For all the progress happening on cloud, we have to get to the point where we get the cloud to work as if it was a single infinitely powerful computer.

Think about the simplicity of just working on your laptop. You have a common operating system, tools you're familiar with, and most importantly, you're spending most of your time working on code. Developing on the cloud is far from that. You have to understand the nuances of all the cloud providers. There's AWS, Azure, GCP, IBM, private clouds. You have to provision cloud resources that might take a while to get online, and you have to worry about things like security and compliance, and resiliency, scalability, cost efficiency. That's a lot of complexity.
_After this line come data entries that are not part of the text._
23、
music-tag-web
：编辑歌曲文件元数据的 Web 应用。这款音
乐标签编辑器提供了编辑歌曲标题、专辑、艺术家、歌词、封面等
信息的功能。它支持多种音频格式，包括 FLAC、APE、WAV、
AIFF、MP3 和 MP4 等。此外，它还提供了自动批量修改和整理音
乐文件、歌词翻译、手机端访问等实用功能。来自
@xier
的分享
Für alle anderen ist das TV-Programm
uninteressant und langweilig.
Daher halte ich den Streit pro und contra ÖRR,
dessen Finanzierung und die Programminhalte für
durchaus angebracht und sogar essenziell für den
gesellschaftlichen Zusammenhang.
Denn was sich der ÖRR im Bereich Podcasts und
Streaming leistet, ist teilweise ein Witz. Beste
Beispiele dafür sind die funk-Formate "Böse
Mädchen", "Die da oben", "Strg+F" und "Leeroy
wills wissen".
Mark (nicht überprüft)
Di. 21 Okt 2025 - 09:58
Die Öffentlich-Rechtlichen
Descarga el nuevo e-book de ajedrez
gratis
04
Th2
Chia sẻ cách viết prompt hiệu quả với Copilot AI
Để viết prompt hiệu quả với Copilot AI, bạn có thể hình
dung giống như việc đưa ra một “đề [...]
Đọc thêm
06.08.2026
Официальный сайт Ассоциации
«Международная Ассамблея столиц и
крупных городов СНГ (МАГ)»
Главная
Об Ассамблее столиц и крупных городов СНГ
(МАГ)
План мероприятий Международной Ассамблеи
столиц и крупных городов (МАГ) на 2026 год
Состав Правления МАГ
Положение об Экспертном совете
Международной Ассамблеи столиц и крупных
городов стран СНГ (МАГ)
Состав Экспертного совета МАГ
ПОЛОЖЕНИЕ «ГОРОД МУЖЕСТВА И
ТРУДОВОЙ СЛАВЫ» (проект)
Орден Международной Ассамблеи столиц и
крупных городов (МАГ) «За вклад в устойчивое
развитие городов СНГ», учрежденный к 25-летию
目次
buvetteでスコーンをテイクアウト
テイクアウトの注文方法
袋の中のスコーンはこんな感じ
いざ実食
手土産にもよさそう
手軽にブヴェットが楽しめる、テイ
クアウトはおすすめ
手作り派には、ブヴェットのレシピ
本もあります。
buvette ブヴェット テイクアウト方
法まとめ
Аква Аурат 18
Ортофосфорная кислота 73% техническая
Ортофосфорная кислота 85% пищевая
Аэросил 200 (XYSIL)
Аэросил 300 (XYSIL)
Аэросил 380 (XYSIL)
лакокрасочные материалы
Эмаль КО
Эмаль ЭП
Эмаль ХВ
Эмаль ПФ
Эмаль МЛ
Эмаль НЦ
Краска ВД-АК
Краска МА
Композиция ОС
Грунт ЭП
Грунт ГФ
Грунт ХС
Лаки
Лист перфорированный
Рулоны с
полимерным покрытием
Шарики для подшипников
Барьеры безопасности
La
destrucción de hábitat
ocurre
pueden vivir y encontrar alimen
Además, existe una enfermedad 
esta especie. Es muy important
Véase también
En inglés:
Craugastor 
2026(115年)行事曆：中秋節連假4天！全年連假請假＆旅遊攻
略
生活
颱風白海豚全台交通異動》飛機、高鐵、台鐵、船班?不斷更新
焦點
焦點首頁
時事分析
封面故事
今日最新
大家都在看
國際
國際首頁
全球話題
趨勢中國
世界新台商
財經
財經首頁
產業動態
Hybrid cloud is no different. We now need a distributed operating system, to provide us that common layer of abstraction across these heterogeneous and distributed cloud resources. And Kubernetes is the open technology that's emerging as the winner in this evolutionary battle. So you have Linux containers, Kubernetes... And when it comes to enterprise-ready, supported, the most secure versions of this software, you have Red Hat Enterprise Linux, or RHEL, and OpenShift. This is our hybrid cloud platform, and this is the foundation for our cloud computer.

Serverless technologies are the key to realizing this vision of the cloud as a computer. There are three key attributes to serverless. The first one is ease of use, on-demand elasticity, and pay for what you use.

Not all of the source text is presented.